If I had access to it, I would use Vermont Creamery‘s insanely good vanilla creme fraiche, but because there’s hardly any creme fraiche to be found around here I decided to make my own an steep it with coffee. The combination of flavors might seem weird here, but I can assure you that it is really, really good – dark chocolate is great with coffee, and berries are great with chocolate. Chocolate acts as a pacifier to make everything and everyone coexist, as it always does.
And this is why you should get the best you can find: choose at least 75% chocolate, and up to 85% if it’s not too much for you. If you can, get coffee-flavored dark chocolate – Lindt makes a wonderful one.
The sprinkling of salt at the end makes it extra fancy. Skip it if it’s too fancy, but if you like salts, it is worth the try.
- 1 cup buttermilk
- 1 cup heavy whipping cream
- 1 tablespoon roughly ground coffee beans
- Half a vanilla bean, split in half and seeds scraped
- 1 tablespoon maple syrup
- 200 g whole wheat or spelt flour
- 50 g coconut flour
- 80 ml coconut oil
- 1 egg + one egg white (reserve the yolk for brushing)
- 100g sugar
- 2 teaspoons baking soda
- Splash of milk
- 2 cups blackberries
- 1 tablespoon lemon juice
- 2 tablespoons brown sugar
- 1 tablespoon corn starch
- 1 cup blackberry or mixed berry jam
- 70 g (about 2/4 of a tablet) dark chocolate, or, even better, coffee flavored dark chocolate (see suggestions above), shaved
- Extra shaved chocolate
- Vanilla salt
- Start this a couple days in advance.
- Lightly crush the coffee beans, add them to a tea filter, and steep them in the cream together with the seeds and whole vanilla bean for 24 hours. Then, take out the coffee beans and the vanilla, squeezing them well.
- When ready, combine the cream and buttermilk, and leave them to sit on the counter for 24 hours. After that time, they should have curdled into thick cream. Add the maple syrup and mix well. Store in the fridge.

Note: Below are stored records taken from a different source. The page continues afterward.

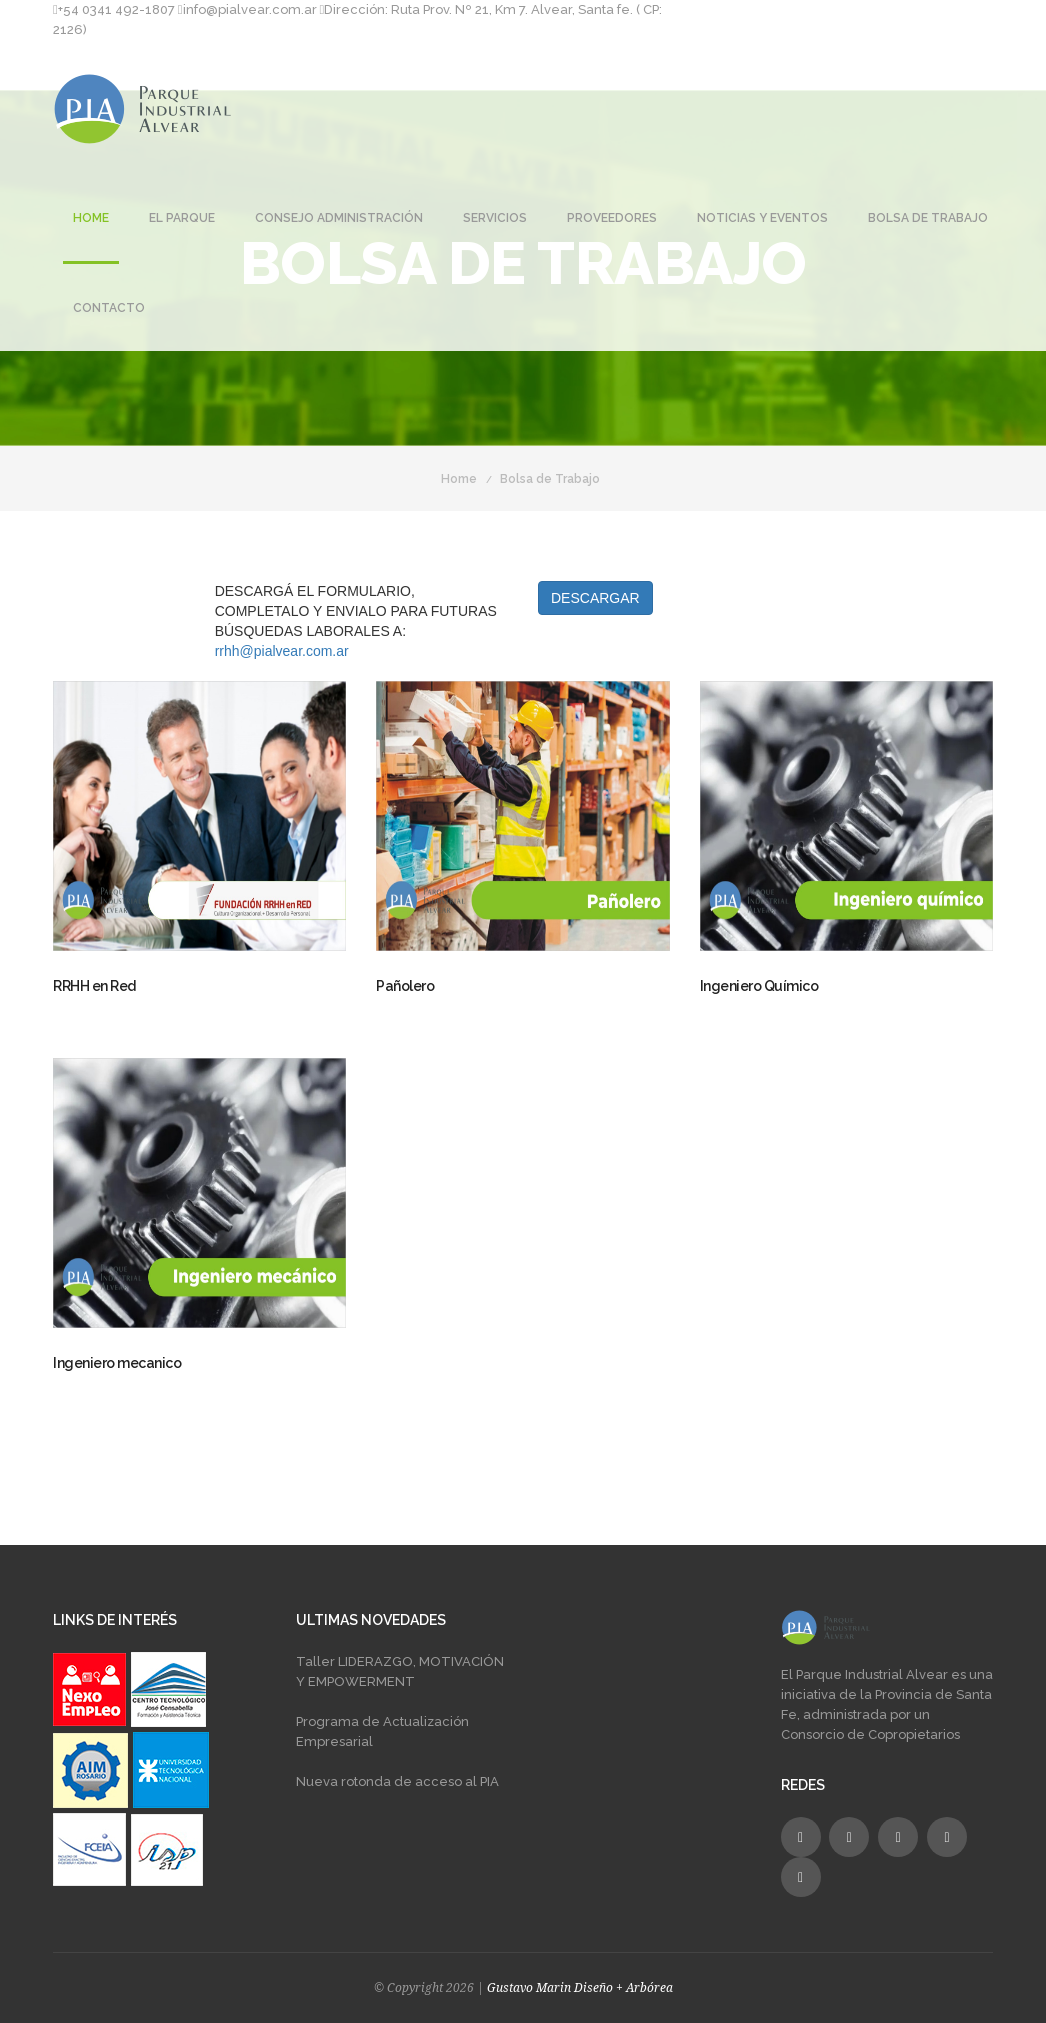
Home (91, 218)
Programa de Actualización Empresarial (382, 1731)
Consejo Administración (339, 218)
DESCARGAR (595, 598)
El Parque (182, 218)
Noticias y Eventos (762, 218)
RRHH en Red (94, 986)
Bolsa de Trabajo (928, 218)
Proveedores (612, 218)
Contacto (109, 308)
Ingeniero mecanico (117, 1363)
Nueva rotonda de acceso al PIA (397, 1781)
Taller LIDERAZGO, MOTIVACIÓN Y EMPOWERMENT (400, 1671)
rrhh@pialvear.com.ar (282, 651)
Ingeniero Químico (759, 986)
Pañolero (405, 986)
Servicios (495, 218)
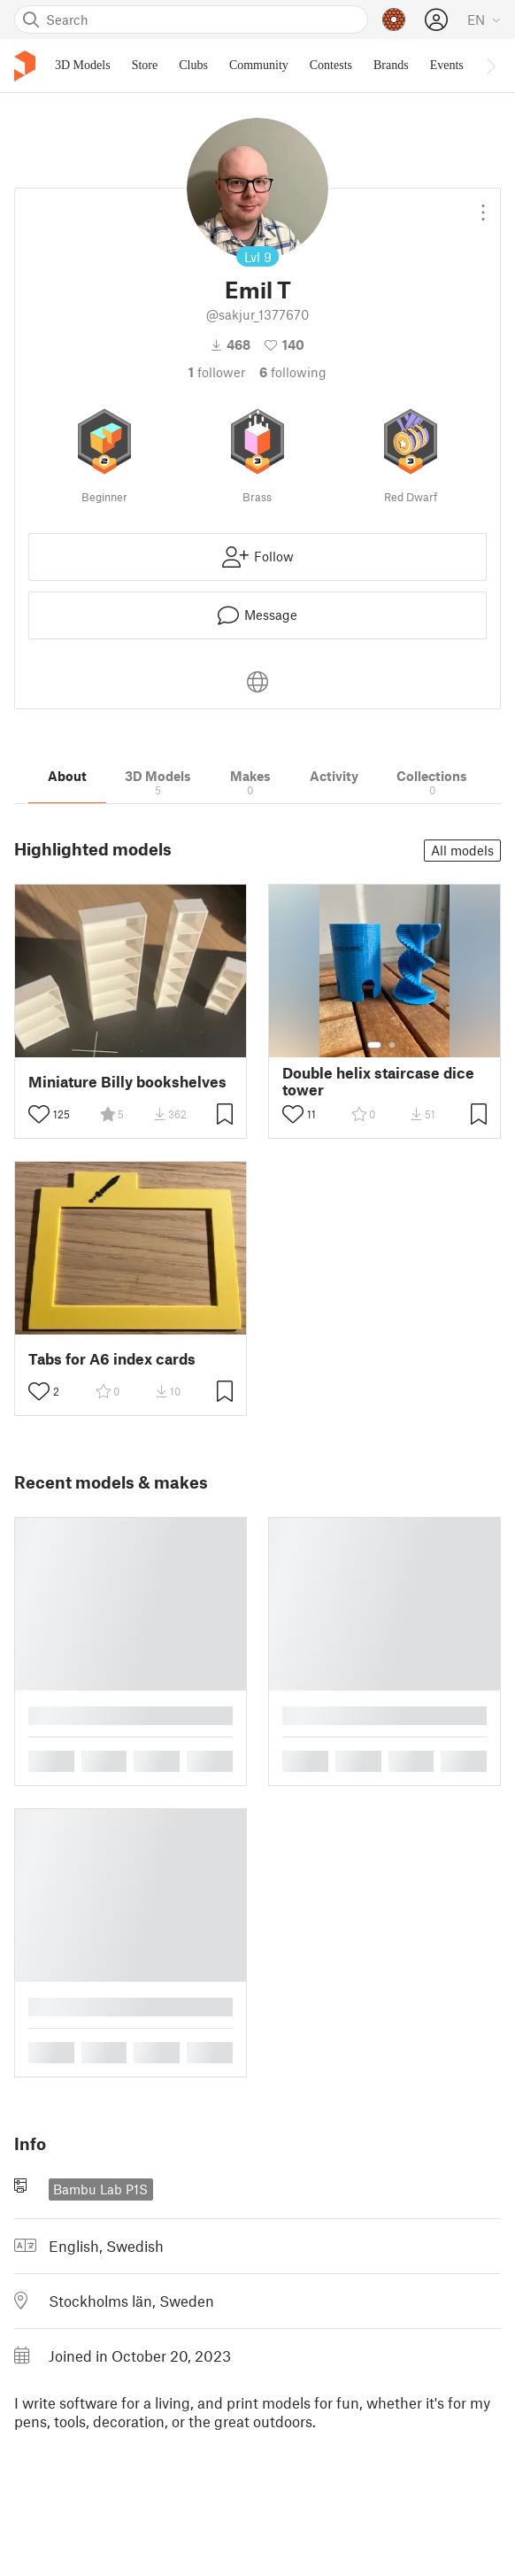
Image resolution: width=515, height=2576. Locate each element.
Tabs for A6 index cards (112, 1358)
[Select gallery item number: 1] (374, 1044)
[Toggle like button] (39, 1114)
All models (462, 850)
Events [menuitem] (447, 65)
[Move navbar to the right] (490, 65)
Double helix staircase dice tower (378, 1081)
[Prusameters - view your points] (393, 19)
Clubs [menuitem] (193, 65)
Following (293, 372)
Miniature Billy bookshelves (127, 1081)
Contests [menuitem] (331, 65)
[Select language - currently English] (484, 19)
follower (216, 372)
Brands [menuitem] (391, 65)
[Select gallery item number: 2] (392, 1044)
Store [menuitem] (145, 65)
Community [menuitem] (258, 65)
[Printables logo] (24, 65)
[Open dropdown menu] (483, 205)
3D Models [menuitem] (83, 65)
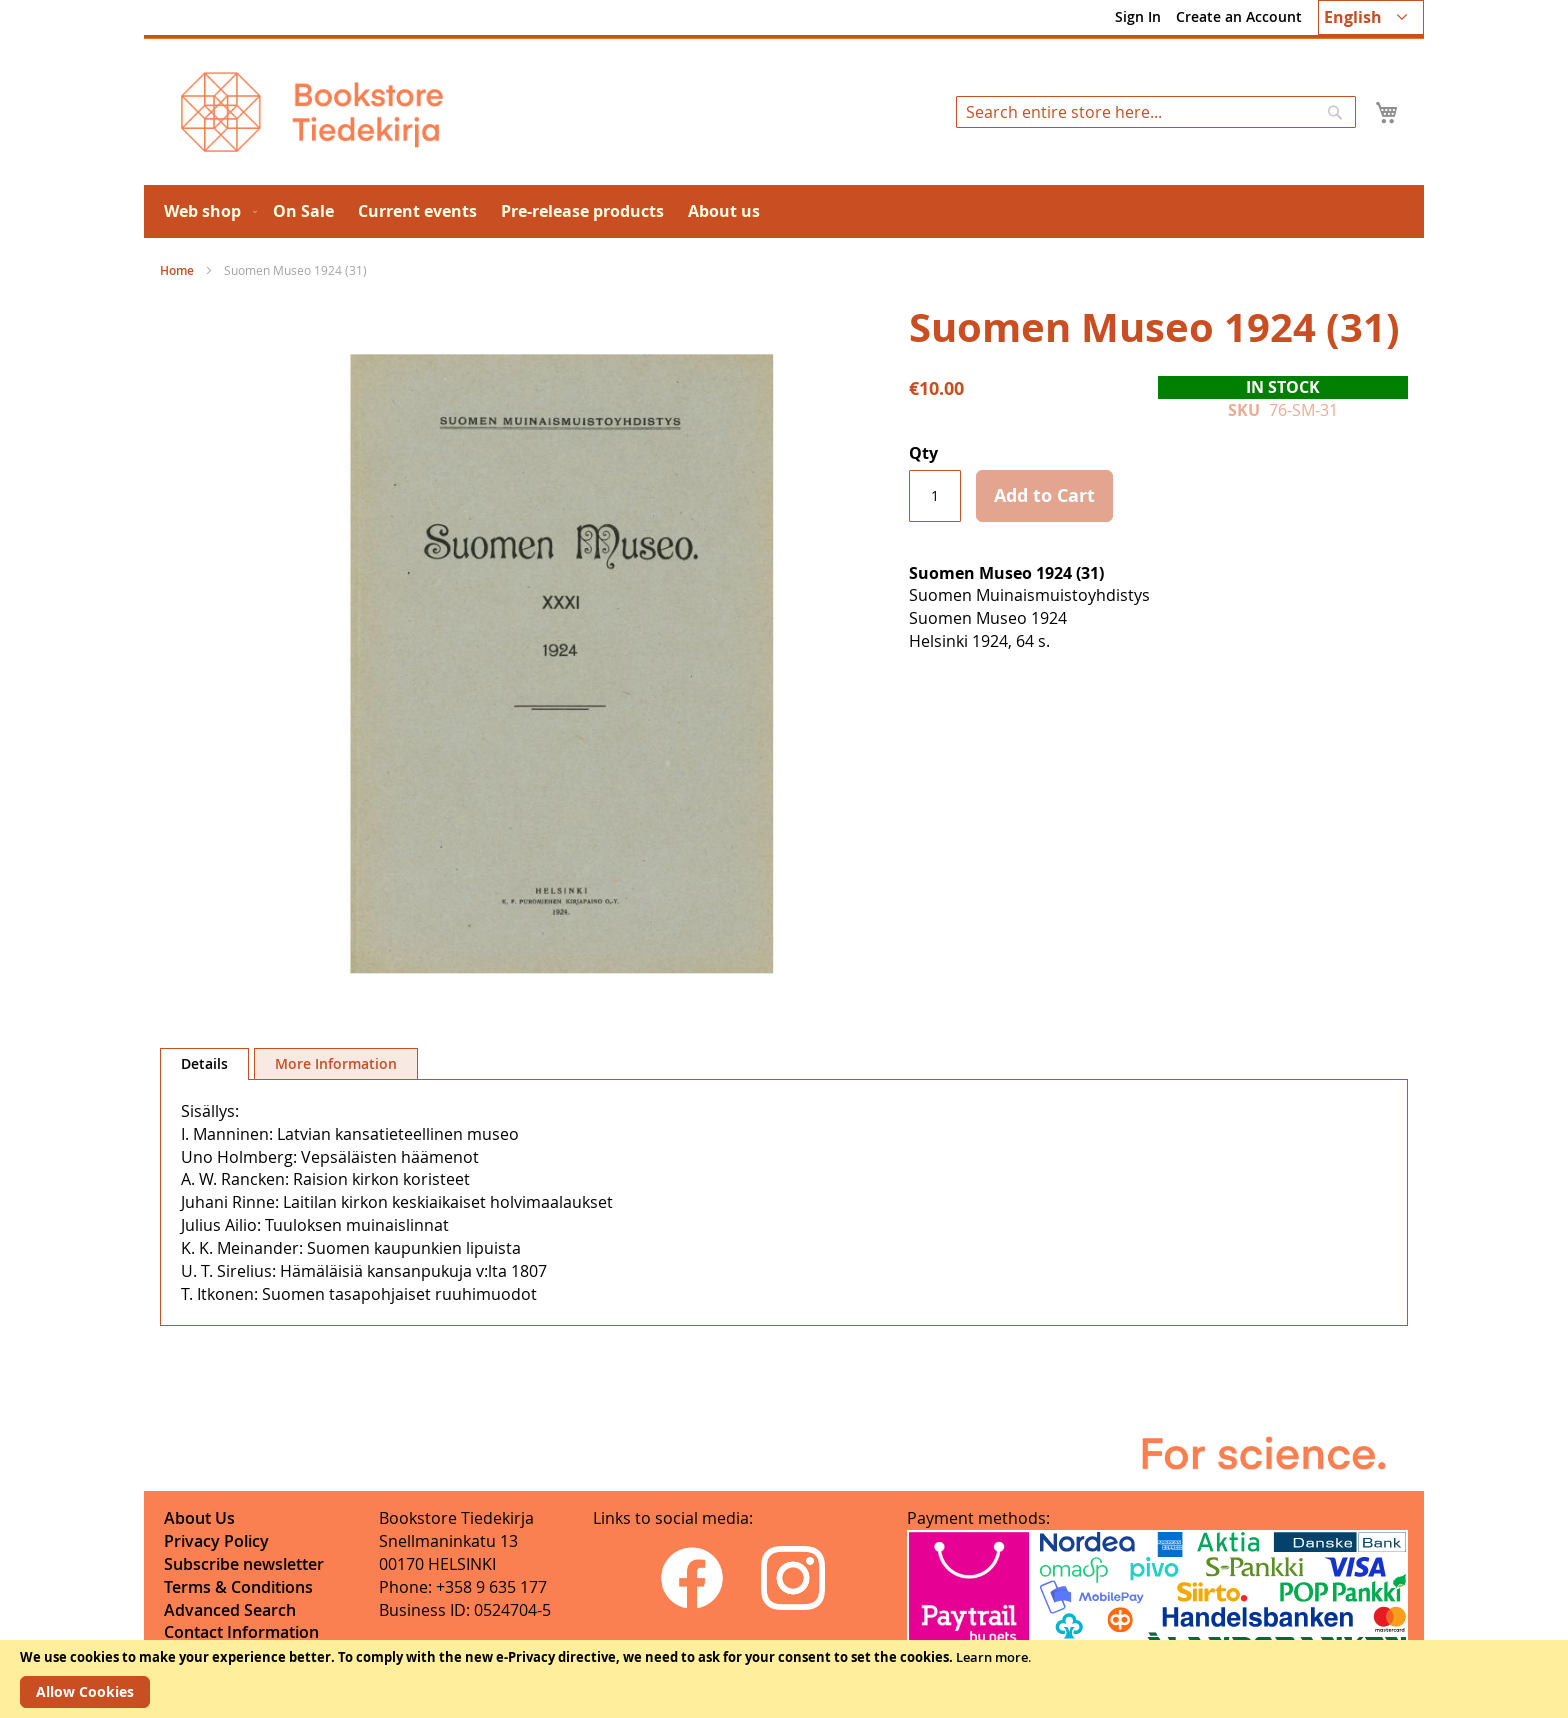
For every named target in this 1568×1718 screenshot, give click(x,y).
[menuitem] (206, 211)
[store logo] (312, 112)
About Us (199, 1518)
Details (204, 1063)
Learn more (992, 1657)
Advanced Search (230, 1610)
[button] (1371, 17)
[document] (784, 1679)
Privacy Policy (216, 1541)
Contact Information (241, 1632)
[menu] (784, 211)
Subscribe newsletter (244, 1564)
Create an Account (1239, 16)
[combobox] (1156, 112)
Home (177, 270)
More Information (336, 1063)
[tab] (204, 1064)
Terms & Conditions (238, 1587)
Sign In (1138, 16)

- Combine all the ingredients in a bowl until a dough comes together. Add more or less milk as needed for the dough to completely come together, and not feel too dry. It should be soft but not too sticky. Wrap it in clingfilm and store in the fridge for about 20 minutes.
- Combine the blackberries, lemon juice, sugar and starch, and toss to coat well. Set aside.
- Grease and flour a tart tin/mold with a detachable bottom.
- Preheat the oven to 350 F˚.
- Take the dough out of the fridge, and cut ¼ of it off to make the decorative strips. Press the rest of the dough into the mold, distributing evenly in the pan. Cover the bottom with half the shaved chocolate, spread on the berry jam, and top with the remaining chocolate. Finally, pour over the blackberries, distributing them evenly.
- Make some strips or other decoration with the remaining dough, and brush the crust with the leftover beaten egg yolk.
- Bake for about 30 minutes, or until golden brown on top. Let it cool before slicing.
- Serve with the creme fraiche, some extra dark chocolate, and a tiny sprinkling of vanilla salt to make things a little fancier.
Trivial disclaimer: you know when you find yourself in front of someone that has a sort of poised, austere aura, and you feel like you can’t get your sh*t together because you feel like you’re not sure if they’re gonna think you’re stupid, and you eventually panic and say something very stupid regardless? There. I just want to say in my defense that I’m not as stupid as I sounded when I asked how the elevator worked. Thanks.